By Megan Miller
Six women sat on the glossy, wooden floor in Studio 216 of the Stony Brook University Campus Recreation Center and dutifully wrapped their hands in long ribbons of black fabric, talking and giggling above the thrum of trendy music.
At promptly 6 p.m., SBU’s newest Pink Gloves Boxing instructors, Krista Pullen, a sophomore double majoring in biology and applied mathematics, and Estelle Gyimah, a junior majoring in health science, joined the group of women.
“Where is your favorite place you’ve ever traveled?” Pullen asked.
This is how the instructors of Pink Gloves Boxing, a women’s-only fitness program that integrates competitive boxing moves into a weekly cardio regimen, begin each hour-long class session—with a question, any question to elicit an engaging discussion intended to bring the boxers closer together.
Adopted by SBU last spring, the program’s main goal is not only to provide women with a space to exercise without inhibition, but also to foster a sense of camaraderie, Dean Bowen, a Campus Recreation official and male Pink Gloves Boxing instructor, said.
“It’s a women’s boxing club, but we create a community,” he added. “We see the same women every class and it has a different feel than any other fitness class.”
Founded by personal trainer Garret Garrels in 2006, Pink Gloves Boxing evolved into a seven-tier system designed to give participants “the direction and motivation to accomplish [their] fitness and personal goals,” according to the official PGB website. Stony Brook currently offers three tier-one and tier-two classes, but Bowen said the focus for the upcoming spring semester is mainly on introducing more of each.
Since new material is taught in each class session, attendance is mandatory to reach the next tier. If that expectation has been met at the semester’s end, Amanda Turnbull, a manager of fitness and wellness programming at Stony Brook who also instructs PGB, said students are awarded the opportunity to “test out and tier up” by accurately performing a series of exercises learned throughout the term judged by their instructors.
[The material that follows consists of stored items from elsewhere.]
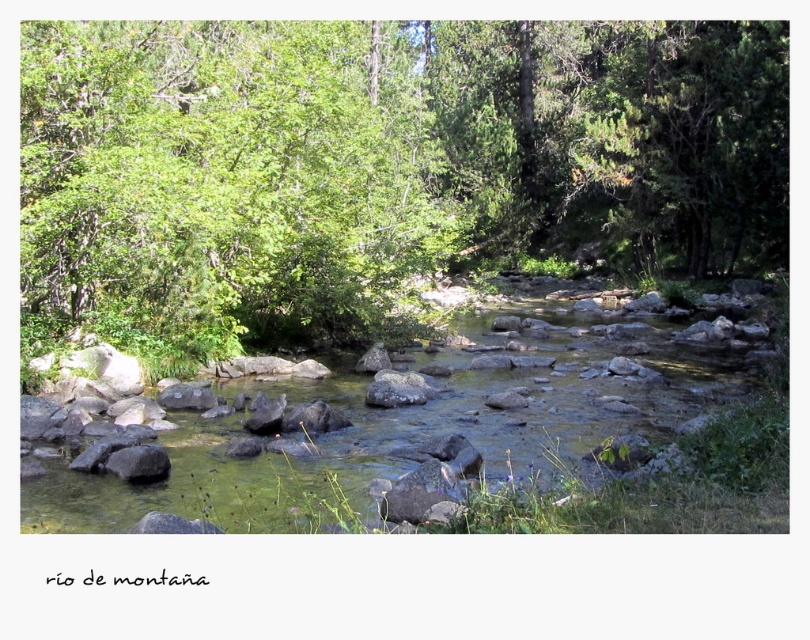 You are a hiker carrying a backpack weighing 15 kilograms. You need to cross the mountain stream shown in the image. The green leafy tree at center is your destination. What is the minimum distance you need to walk to reach the tree from your current position?

The minimum distance you need to walk to reach the green leafy tree at center is 11.18 meters.

You are standing at the origin point of the image. Where is the green leafy tree at center located in terms of coordinates?

The green leafy tree at center is located at coordinates point (384, 161).

You are a hiker who wants to take a photo of the green leafy tree at center and the gray rough rock at lower left. Which object should you focus on first if you want to capture both in a single frame without moving the camera?

The green leafy tree at center is taller than the gray rough rock at lower left, so you should focus on the green leafy tree at center first to ensure its full height is captured in the frame. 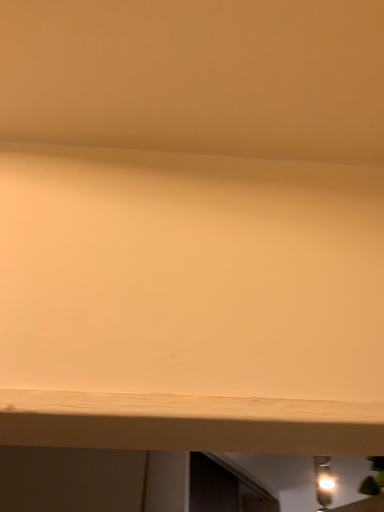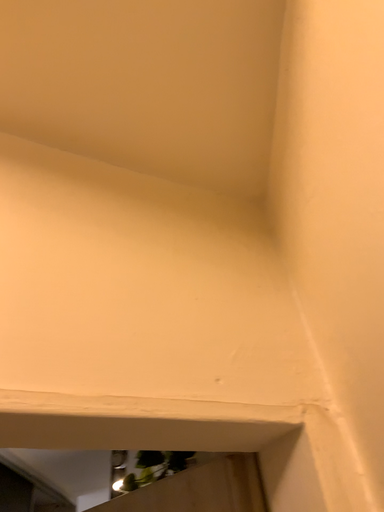 Question: How did the camera likely rotate when shooting the video?

Choices:
 (A) rotated right
 (B) rotated left

Answer: (A) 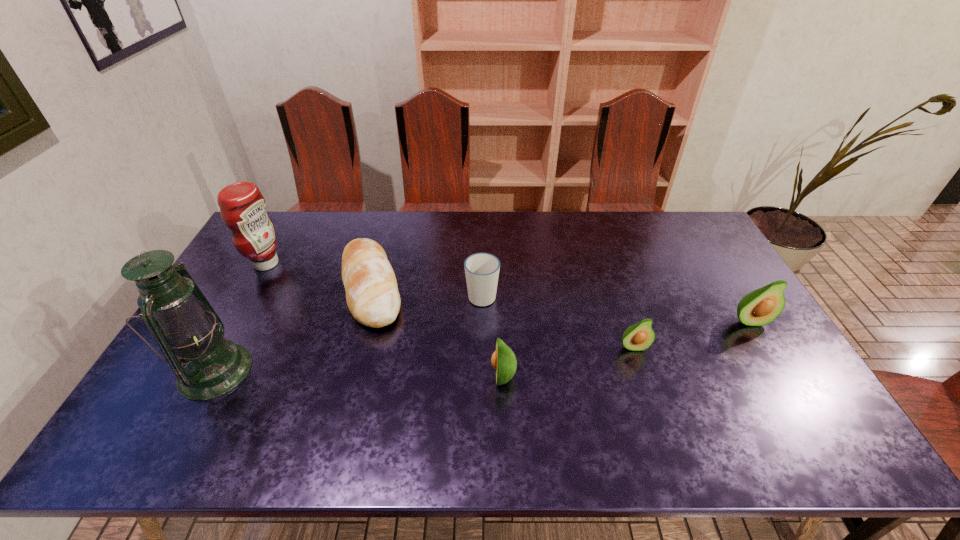 All avocados are currently evenly spaced. To continue this pattern, where would you add another avocado on the left? Please point out a vacant spot. Please provide its 2D coordinates. Your answer should be formatted as a tuple, i.e. [(x, y)], where the tuple contains the x and y coordinates of a point satisfying the conditions above.

[(356, 408)] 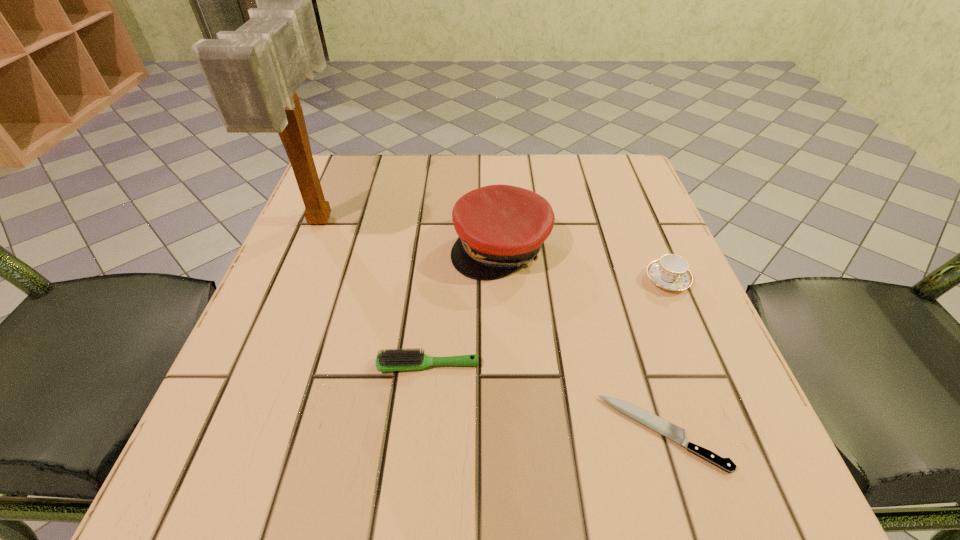 Where is `mallet`? The width and height of the screenshot is (960, 540). mallet is located at coordinates [253, 73].

Where is `the leftmost object`? The height and width of the screenshot is (540, 960). the leftmost object is located at coordinates (253, 73).

Where is `cap`? cap is located at coordinates (501, 228).

This screenshot has width=960, height=540. What are the coordinates of `the third tallest object` in the screenshot? It's located at (670, 272).

Locate an element on the screen. Image resolution: width=960 pixels, height=540 pixels. the fourth tallest object is located at coordinates (388, 360).

The image size is (960, 540). Find the location of `the fourth farthest object`. the fourth farthest object is located at coordinates (388, 360).

This screenshot has height=540, width=960. What are the coordinates of `the nearest object` in the screenshot? It's located at (652, 421).

What are the coordinates of `steak knife` in the screenshot? It's located at (652, 421).

In order to click on free region located 0.070m on the back of the mallet in this screenshot , I will do `click(344, 165)`.

This screenshot has width=960, height=540. I want to click on vacant area located 0.280m at the front of the second tallest object where the visor is located, so click(510, 427). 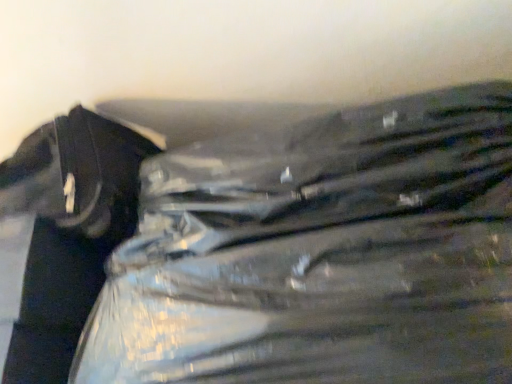 This screenshot has height=384, width=512. What do you see at coordinates (61, 236) in the screenshot?
I see `metallic silver zipper at left` at bounding box center [61, 236].

At what (x,y) coordinates should I click in order to perform the action: click on metallic silver zipper at left. Please return your answer as a coordinate pair (x, y). The height and width of the screenshot is (384, 512). Looking at the image, I should click on (61, 236).

This screenshot has height=384, width=512. What are the coordinates of `transparent plastic bag at center` in the screenshot? It's located at (x=321, y=253).

What do you see at coordinates (321, 253) in the screenshot? Image resolution: width=512 pixels, height=384 pixels. I see `transparent plastic bag at center` at bounding box center [321, 253].

The width and height of the screenshot is (512, 384). Identify the location of metallic silver zipper at left. (61, 236).

Which object is positioned more to the left, transparent plastic bag at center or metallic silver zipper at left?

metallic silver zipper at left.

Considering the relative positions of transparent plastic bag at center and metallic silver zipper at left in the image provided, is transparent plastic bag at center in front of metallic silver zipper at left?

Yes, it is in front of metallic silver zipper at left.

Which point is more forward, [489,130] or [70,188]?

The point [489,130] is more forward.

From the image's perspective, does transparent plastic bag at center appear lower than metallic silver zipper at left?

No, from the image's perspective, transparent plastic bag at center is not below metallic silver zipper at left.

From a real-world perspective, which is physically below, transparent plastic bag at center or metallic silver zipper at left?

transparent plastic bag at center, from a real-world perspective.

Which of these two, transparent plastic bag at center or metallic silver zipper at left, is thinner?

With smaller width is metallic silver zipper at left.

Can you confirm if transparent plastic bag at center is taller than metallic silver zipper at left?

No.

Is transparent plastic bag at center bigger or smaller than metallic silver zipper at left?

In the image, transparent plastic bag at center appears to be larger than metallic silver zipper at left.

Is transparent plastic bag at center positioned beyond the bounds of metallic silver zipper at left?

That's correct, transparent plastic bag at center is outside of metallic silver zipper at left.

In the scene shown: Is transparent plastic bag at center with metallic silver zipper at left?

There is a gap between transparent plastic bag at center and metallic silver zipper at left.

Looking at this image, is transparent plastic bag at center facing towards metallic silver zipper at left?

No, transparent plastic bag at center is not aimed at metallic silver zipper at left.

How different are the orientations of transparent plastic bag at center and metallic silver zipper at left in degrees?

transparent plastic bag at center and metallic silver zipper at left are facing 0.000267 degrees away from each other.

The width and height of the screenshot is (512, 384). Identify the location of plastic bag that appears in front of the metallic silver zipper at left. (321, 253).

Which object is positioned more to the right, metallic silver zipper at left or transparent plastic bag at center?

transparent plastic bag at center.

Does metallic silver zipper at left come behind transparent plastic bag at center?

Yes.

Does point (135, 182) come closer to viewer compared to point (372, 291)?

No, (135, 182) is behind (372, 291).

From the image's perspective, which object appears higher, metallic silver zipper at left or transparent plastic bag at center?

transparent plastic bag at center, from the image's perspective.

From a real-world perspective, is metallic silver zipper at left located beneath transparent plastic bag at center?

No, from a real-world perspective, metallic silver zipper at left is not beneath transparent plastic bag at center.

Considering the relative sizes of metallic silver zipper at left and transparent plastic bag at center in the image provided, is metallic silver zipper at left wider than transparent plastic bag at center?

No.

Is metallic silver zipper at left shorter than transparent plastic bag at center?

No, metallic silver zipper at left is not shorter than transparent plastic bag at center.

Based on the photo, can you confirm if metallic silver zipper at left is bigger than transparent plastic bag at center?

No.

Is metallic silver zipper at left not inside transparent plastic bag at center?

metallic silver zipper at left lies outside transparent plastic bag at center's area.

Are metallic silver zipper at left and transparent plastic bag at center located far from each other?

No, metallic silver zipper at left is not far from transparent plastic bag at center.

Is transparent plastic bag at center at the back of metallic silver zipper at left?

No.

How different are the orientations of metallic silver zipper at left and transparent plastic bag at center in degrees?

0.000267 degrees.

This screenshot has width=512, height=384. In order to click on waste below the transparent plastic bag at center (from the image's perspective) in this screenshot , I will do `click(61, 236)`.

This screenshot has height=384, width=512. I want to click on plastic bag beneath the metallic silver zipper at left (from a real-world perspective), so click(321, 253).

This screenshot has height=384, width=512. What are the coordinates of `plastic bag in front of the metallic silver zipper at left` in the screenshot? It's located at (321, 253). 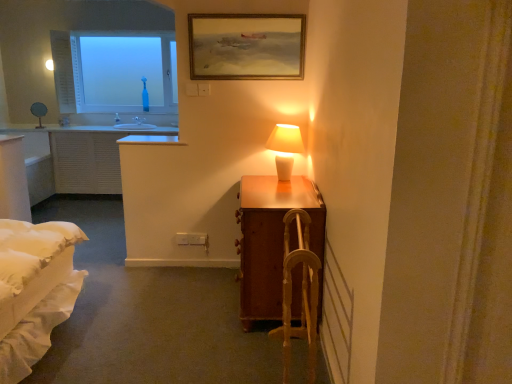 Locate an element on the screen. vacant space situated above wooden framed painting at upper center (from a real-world perspective) is located at coordinates (247, 4).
When Pink Gloves Boxing was first launched at the university, only one class was offered with an entrance fee of $50 for undergraduates and just 23 available spots for the semester. Bowen said based on its projected demand and popularity, Stony Brook was given funding for the program by the Stony Brook Foundation extending through the next
two years.
Consequently, undergraduate, graduate and faculty women could enroll in one of the three Pink Gloves Boxing classes offered during the Fall 2014 semester free of charge. According to Bowen, it took less than 12 minutes to fill the 60 available spots when registration opened online.
There are currently four independent Pink Gloves Boxing facilities and eight gyms that host the program across the country since its founding. Garrels and his business partner, Nick Milodragovich, are looking to double their present four locations in Sweden and possibly expand into Norway in 2015.
Within the United States, Pink Gloves Boxing has also been introduced at seven universities. Five, including Stony Brook, implemented the program during the fall and spring semesters of last year and six more universities are preparing to introduce Pink Gloves at the start of 2015.
“I enjoy the program because I have excellent instructors,” Zoe Sumner, a sophomore majoring in English, said in an email. “They are kind, patient and just a lot of fun. The people in my class are also very friendly and we have gotten comfortable around each other so that also helps.”
Garrels said national expansion of the program was “redirected” to focus on university recreation centers where “fitness is a way of life rather than just a business.”
The Pink Gloves Boxing website tells the story of the program in a letter signed by Garrels. In 2006, Garrels received a call from a woman who had just fired her personal-fitness trainer because he had compared her to his other clients, and the comparisons were often negative. As her new instructor, Garrels vowed never to demean her.
At one session, in an effort to mix up his client’s workout, he brought gloves and punch mitts. This exercise was a success, and his client asked to bring a friend. Friends brought more friends, Garrels went from training one woman to training 10, and Pink Gloves Boxing was born.
“Because there are no other programs to compare PGB to, it’s something that people have to experience,” Garrels said in an email. “By combining mental, emotional, physical, and social aspects we hope to build communities that celebrate individuality. Communities where it is safe to be yourself.”